I want to print the samples from the classification that has been labeled wrong.
I found this code from Sklearn SVM - how to get a list of the wrong predictions?
for idx, input, prediction, label in zip(enumerate(X_test), X_test, predicted, y_test):
print("No.", idx[0], 'input,',input, ', has been classified as', prediction, 'and should be', label)
I get this TypeError: 'numpy.int64' object is not iterable
My data consists of text data(emails) from folders that are converted by TFIDF to int, and there are about 250 files that have been misclassified, which I want to list in order to get a deeper look into the files that are misclassified.
Please help me to find a way to list these misclassifications.
The data consists of more than 4000 emails like this:
Email[X_test]: messageid 14149441075861143483javamailevansthyme date thu 13 dec 2001 051749 0800 pst from staylorsdecom to teblokeyenroncom subject flight mimeversion 10 contenttype textplain charsetusascii contenttransferencoding 7bit xfrom taylor sandy staylorsdecom xto teblokeyenroncom xcc xbcc xfolder teblokeymar2002lokey tebinbox xorigin lokeyt xfilename tlokey nonprivilegedpst ive made a tentative reservation on continental to leave thursday dec 20 at 550 pm stop in cleveland no change and arrive in houston at 1033 pm return first class on sunday dec 30 at 1050 am change in cleveland and arrive manchester at 503 pm how about making a reservation to fly back with me you can always cancel and return whenever it cheers me just to know that youd even consider this you need the break and i could use the company i know youd love deb friendtenant and she you and ditto for gracie let me know your thoughts love sandy
And after it is transformed with TfidfVectorizer() and todense(), the email looks like this.
X_test[example]: [[0. 0. 0.03120722 ... 0. 0. 0. ]]
The vaules represent the tf-idf count.
type of X_test: <class 'numpy.matrix'> (4519, 115674)
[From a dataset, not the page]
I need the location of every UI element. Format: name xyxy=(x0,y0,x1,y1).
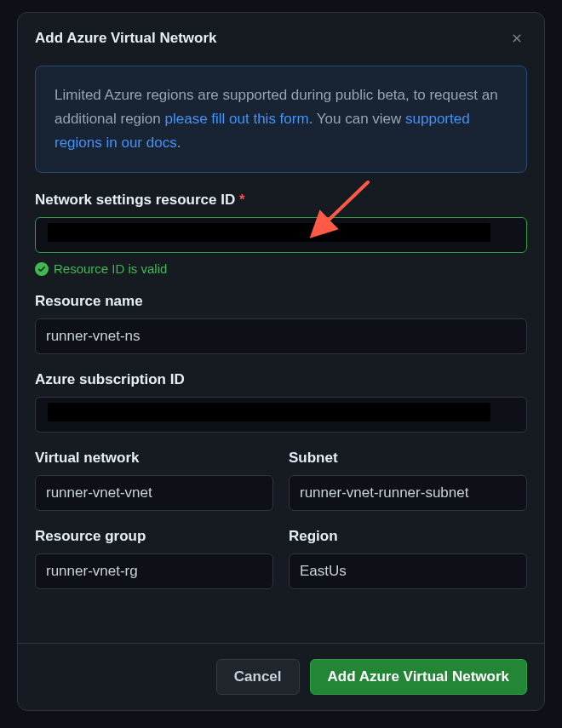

4519: number of emails within X_test
115674: number of features (unique terms)
The emails are labeled as phish (1) or legit (0).
#Fit motel to data
model = LogisticRegression()
model.fit(X_train, y_train)
# make predictions
expected = y_test
predicted = model.predict(X_test)
proba = model.predict_proba(X_test)
# Scores
accuracy = accuracy_score(expected, predicted)
recall = recall_score(expected, predicted, average="binary")
precision = precision_score(expected, predicted , average="binary")
f1 = f1_score(expected, predicted , average="binary")
# Confustion matrix
cm = metrics.confusion_matrix(expected, predicted)
print(cm)
This is when I want to list the misclassifications from X_test.